Body type --- Somatotype body type is the base to work from. You are right! Of course there is tons of cardio as she stated during
the clip. I like her body language when she got questioned about sugar consumption. I reserve the right to not believe she
threat herself with all those pizza now that she is growing up!
You also have to take into account how young she was in those photos... she's not that thin anymore but still muscular. I still think that women bulking up is a bit of a myth due to our hormone levels; sure, there will be some who do but most won't. I thought I would based on my bone structure and body type but the opposite has happened. Whatever works, I guess!
It is definitely a myth!!! God knows how many articles have been around aiming to encourage ladies to lift heavier. Now that
this study sheds some light on strength training, It will be interesting to see if the 5x5 Nia trend will decline!!!

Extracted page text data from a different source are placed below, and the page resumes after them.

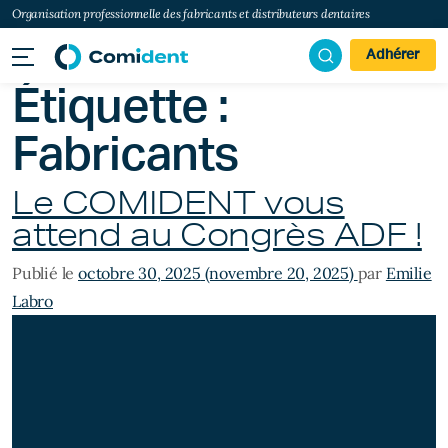
Organisation professionnelle des fabricants et distributeurs dentaires
Adhérer
Étiquette :
Fabricants
Le COMIDENT vous
attend au Congrès ADF !
Publié le
octobre 30, 2025
(novembre 20, 2025)
par
Emilie
Labro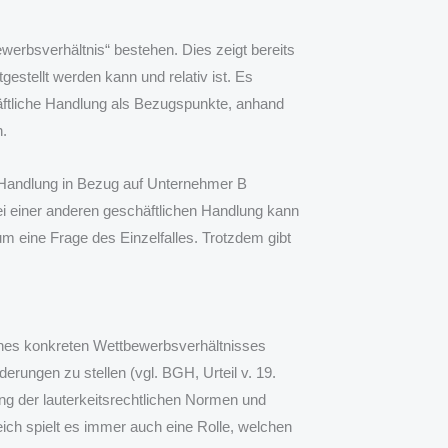
erbsverhältnis“ bestehen. Dies zeigt bereits
gestellt werden kann und relativ ist. Es
ftliche Handlung als Bezugspunkte, anhand
n.
n Handlung in Bezug auf Unternehmer B
ei einer anderen geschäftlichen Handlung kann
um eine Frage des Einzelfalles. Trotzdem gibt
eines konkreten Wettbewerbsverhältnisses
rungen zu stellen (vgl. BGH, Urteil v. 19.
ung der lauterkeitsrechtlichen Normen und
ch spielt es immer auch eine Rolle, welchen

I doubt it, for the sake of fighting emotional obsession about expanding to hulk incredible size!!
The truth is pure strength
on 5x5 format put more stress on joints --- which is not good news for our health!!! More risks of injuries.
Now before I get off my soapbox, I will add an interestingQ&A from reputable source.

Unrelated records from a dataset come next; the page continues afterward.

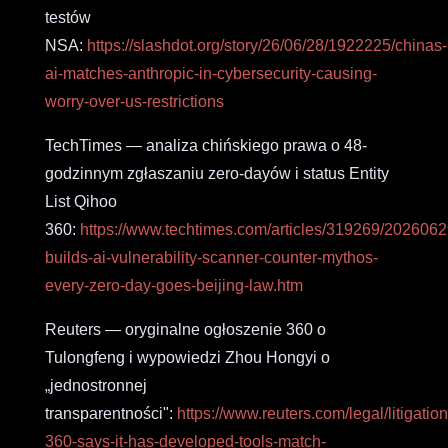
testów
NSA:
https://slashdot.org/story/26/06/28/1922225/chinas-
ai-matches-anthropic-in-cybersecurity-causing-
worry-over-us-restrictions
TechTimes — analiza chińskiego prawa o 48-
godzinnym zgłaszaniu zero-dayów i status Entity
List Qihoo
360:
https://www.techtimes.com/articles/319269/2026062
builds-ai-vulnerability-scanner-counter-mythos-
every-zero-day-goes-beijing-law.htm
Reuters — oryginalne ogłoszenie 360 o
Tulongfeng i wypowiedzi Zhou Hongyi o
„jednostronnej
transparentności":
https://www.reuters.com/legal/litigatio
360-says-it-has-developed-tools-match-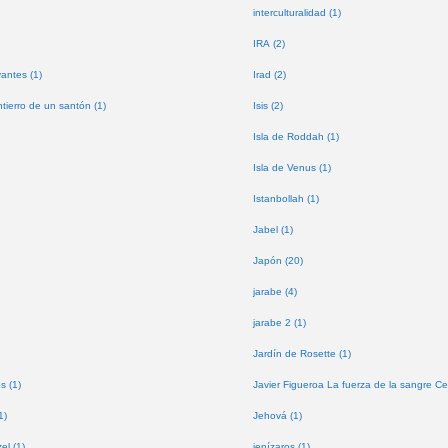
interculturalidad (1)
IRA (2)
antes (1)
Irad (2)
tierro de un santón (1)
Isis (2)
Isla de Roddah (1)
Isla de Venus (1)
Istanbollah (1)
Jabel (1)
Japón (20)
jarabe (4)
jarabe 2 (1)
Jardín de Rosette (1)
s (1)
Javier Figueroa La fuerza de la sangre Ce
1)
Jehová (1)
l (1)
jenízaros (1)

Source --- Fitness Rx June 2016
Q&A from a Fitness expert – Gunnar Peterson
"Q: What do you think about weighted oblique work? I have heard some say that it can add Bulk.

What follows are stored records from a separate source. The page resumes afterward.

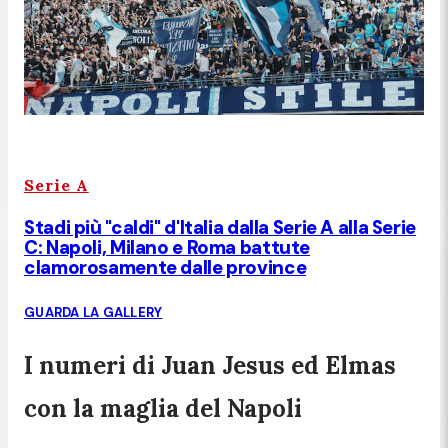
Serie A
Stadi più "caldi" d'Italia dalla Serie A alla Serie
C: Napoli, Milano e Roma battute
clamorosamente dalle province
GUARDA LA GALLERY
I numeri di Juan Jesus ed Elmas
con la maglia del Napoli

A: Let’s address the “adding bulk” part. That’s actually humorous and I’m not talking about your upper arm. “Adding bulk” is a lifestyle, not an exercise. It would take well-timed calories above and beyond what you are burning as well as adequate rest and recovery and a number of other factors to add bulk in one area with one exercise. Whew, glad I cleared that up.
Regarding the weighted oblique work, I think you are fine if you keep your rep range high- 15 to 25. The muscles need to work, and throwing in a purposeful frontal plane move adds some variety- and I’m all for that. You won’t build blocky refrigerator body unless you keep opening that blocky refrigerator door".